Seit Jahren warten Investoren auf Buffetts nächste große Investition. Sein Spitzname in der Finanzszene: Orakel von Omaha (Berkshire-Sitz und Buffetts Geburtsort). Doch Buffett tut sich mit Zukäufen seit Langem schwer, da ihm die Bewertungen zu hoch sind. Während der Coronakrise hielt sich der Mäzen bisher weitgehend bedeckt. Zuletzt hatte der Chef von Fisher Investments, Kenneth Fisher, im Interview mit dem US-Sender CNBC behauptet, Buffett wäre zu alt. „Die Realität von großen Investoren – meinen Vater eingeschlossen – ist, dass sie ab einem gewissen Alter ihre Wettbewerbsfähigkeit verlieren. Ich suggeriere nicht, dass Buffett diese verloren hat, aber historisch betrachtet kann ich niemanden in seinem Alter finden, der in Krisenzeiten nicht relativ handlungslos geblieben ist“, sagte der Milliardär.

Die Aussage erscheint etwas dreist. Schließlich ist Berkshire Hathaway an etwa 90 Firmen unterschiedlichster Branchen beteiligt. Die 1955 gegründete Firma hält etwa Anteile an Apple, Coca-Cola sowie dem Ketchup-Hersteller Kraft Heinz. Buffett steht seit 1965 an der Spitze von Berkshire Hathaway und hat das Unternehmen mit zahlreichen renditeträchtigen Investments zu einem der weltgrößten Anleger aufgebaut.
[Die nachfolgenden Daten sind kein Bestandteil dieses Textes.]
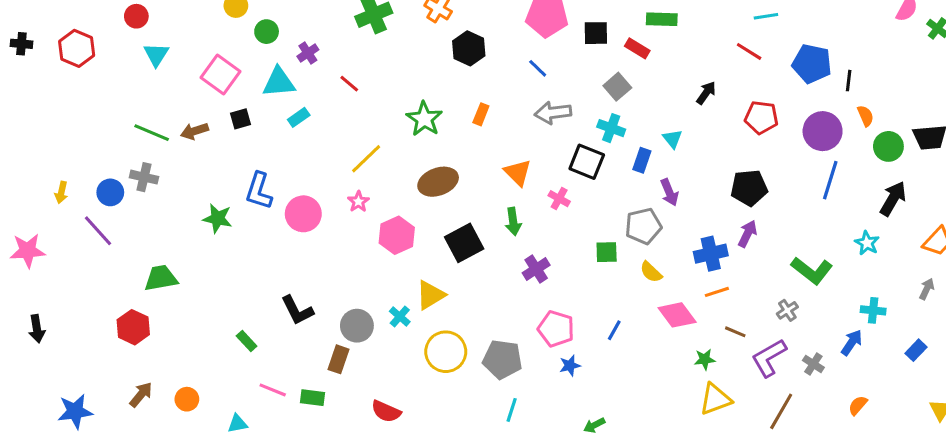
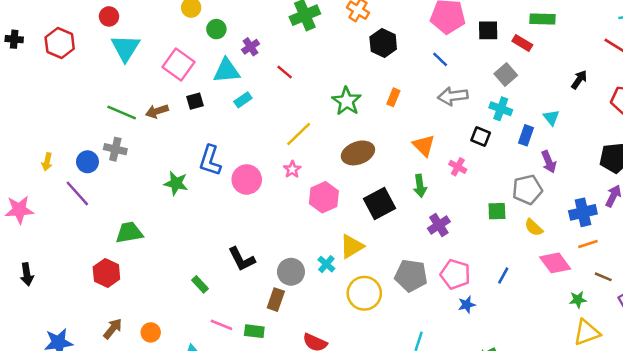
cyan triangle: (156, 55) -> (125, 48), size x1.4
black square: (587, 162) -> (481, 137), size x0.7
gray pentagon: (502, 359) -> (411, 276), moved

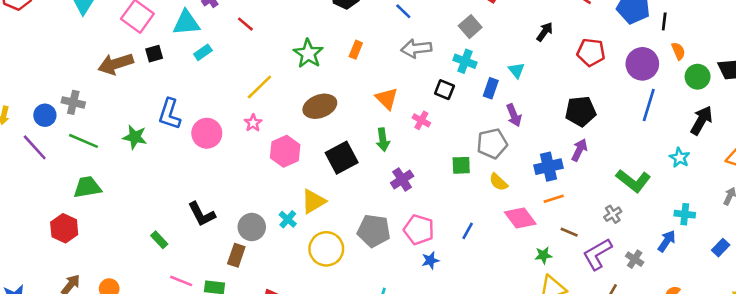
brown arrow: (157, 111) -> (116, 64), size x1.5
green line: (122, 113) -> (83, 141), moved

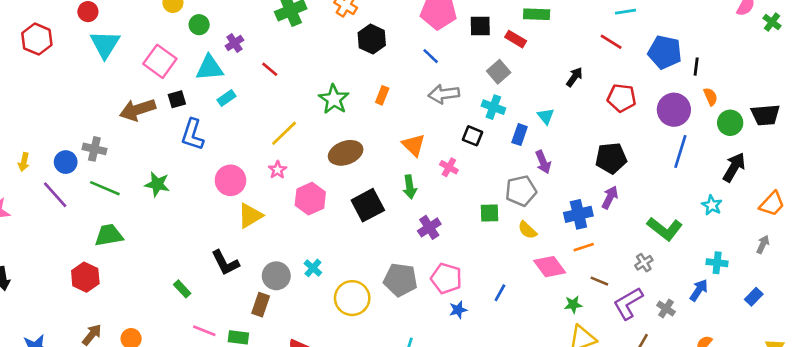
blue L-shape: (170, 114) -> (193, 135), moved
yellow triangle: (313, 201) -> (250, 216), moved
blue line: (468, 231) -> (500, 293), moved

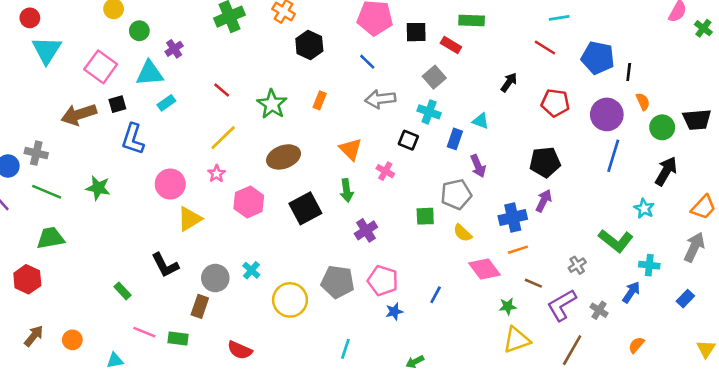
red line: (270, 69) -> (222, 90), moved
cyan triangle: (546, 116) -> (481, 121), turned -30
green L-shape: (665, 229) -> (616, 241), moved
gray arrow: (763, 244) -> (694, 247), size x1.6

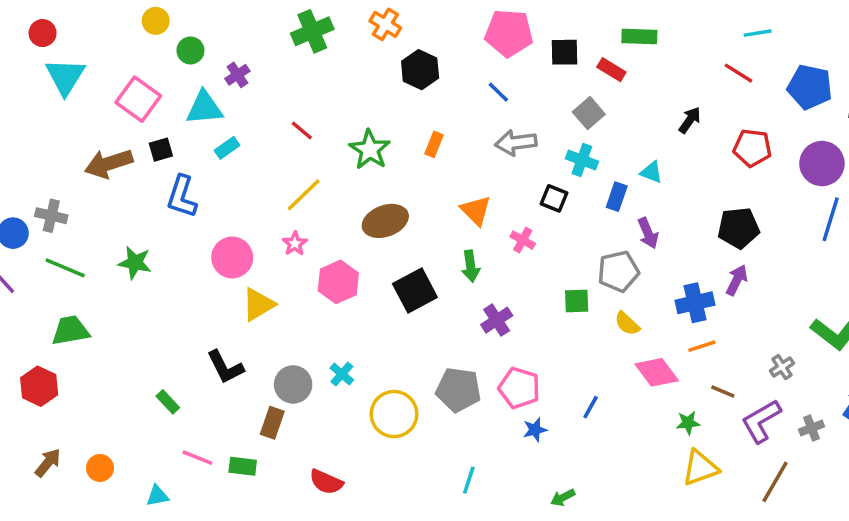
gray cross: (599, 310) -> (812, 428), turned 36

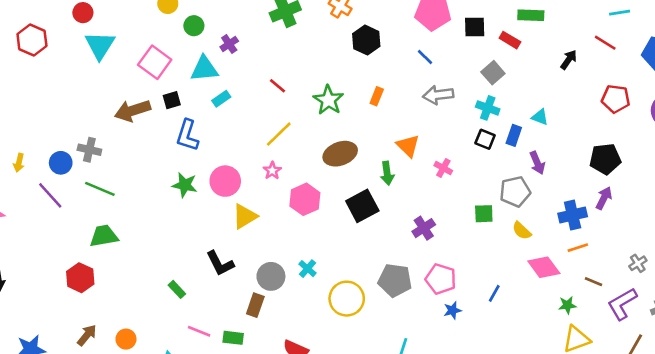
black arrow: (690, 120) -> (569, 60), moved
black square: (554, 198) -> (485, 139), moved
green star: (135, 263) -> (185, 185), moved
green arrow: (471, 266) -> (387, 173), moved

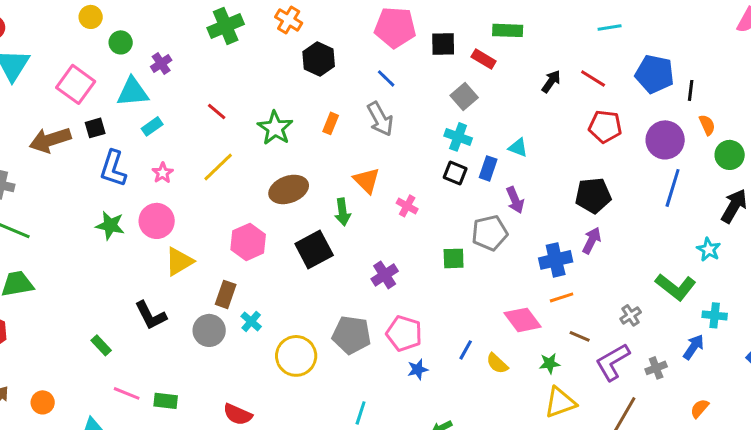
red line: (605, 43) -> (593, 78), moved
gray arrow: (438, 95) -> (380, 119), moved, turned -112
pink star: (272, 171) -> (163, 173), moved
yellow semicircle: (522, 231) -> (497, 363), moved
brown rectangle: (255, 305) -> (226, 294), moved

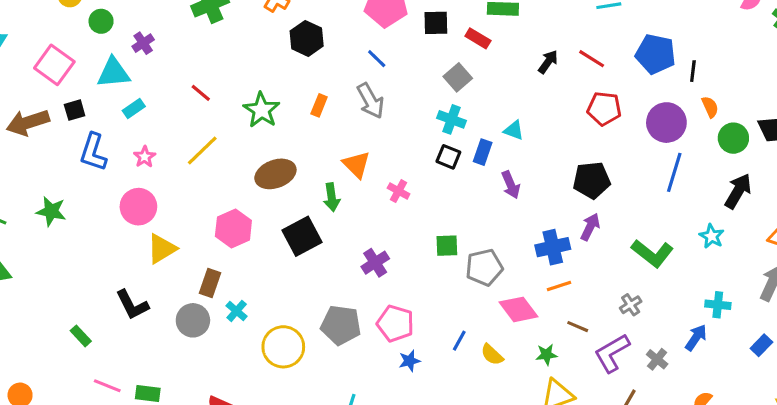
green star: (110, 225) -> (51, 211), moved
gray pentagon: (490, 233) -> (484, 267), moved
green L-shape: (676, 287) -> (652, 253), moved
gray cross: (656, 368) -> (657, 359), turned -30

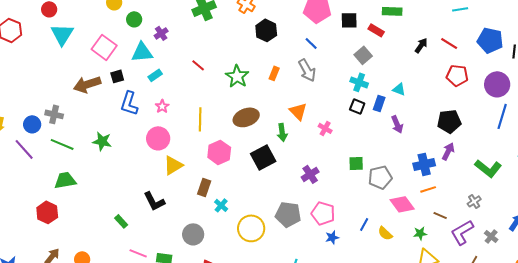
yellow line: (202, 151) -> (200, 119), moved, turned -45
gray circle: (193, 320) -> (193, 234), moved

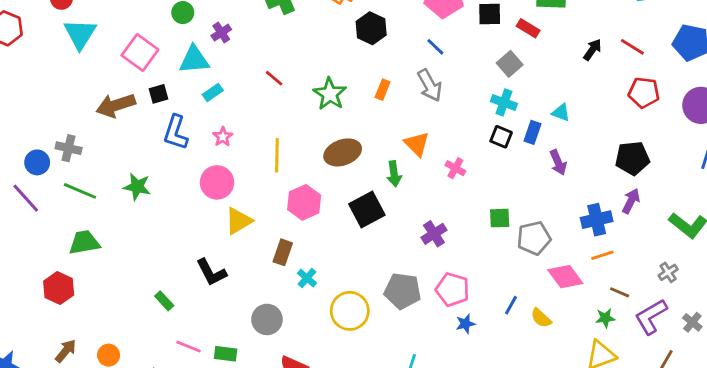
green star: (420, 233) -> (605, 318), moved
Rekordverlust von 50 Mrd. Dollar

Die Beteiligungsgesellschaft hatte den Betriebsgewinn im ersten Quartal trotz Covid-19 deutlich gesteigert. Verglichen mit dem Vorjahreswert kletterte das Ergebnis um rund sechs Prozent auf 5,9 Milliarden Dollar (5,3 Mrd. Euro), wie Berkshire Hathaway am Samstag mitteilte. In der wichtigen Versicherungssparte legten die Einnahmen kräftig zu. Beim Nettoergebnis verzeichnete Berkshire Hathaway dagegen einen Rekordverlust von 50 Milliarden Dollar, da die jüngsten Börsenturbulenzen viele Aktien der Beteiligungsgesellschaft massiv ins Minus drückten. Als Gradmesser für den Geschäftsverlauf gilt diese Kennzahl jedoch als ungeeignet, da sie durch den Ausweis unrealisierter Investmentgewinne und -verluste verzerrt ist und enorm schwankt. Zum Vergleich: Im Vorjahreszeitraum hat es hier einen Überschuss von 21,7 Milliarden Dollar gegeben.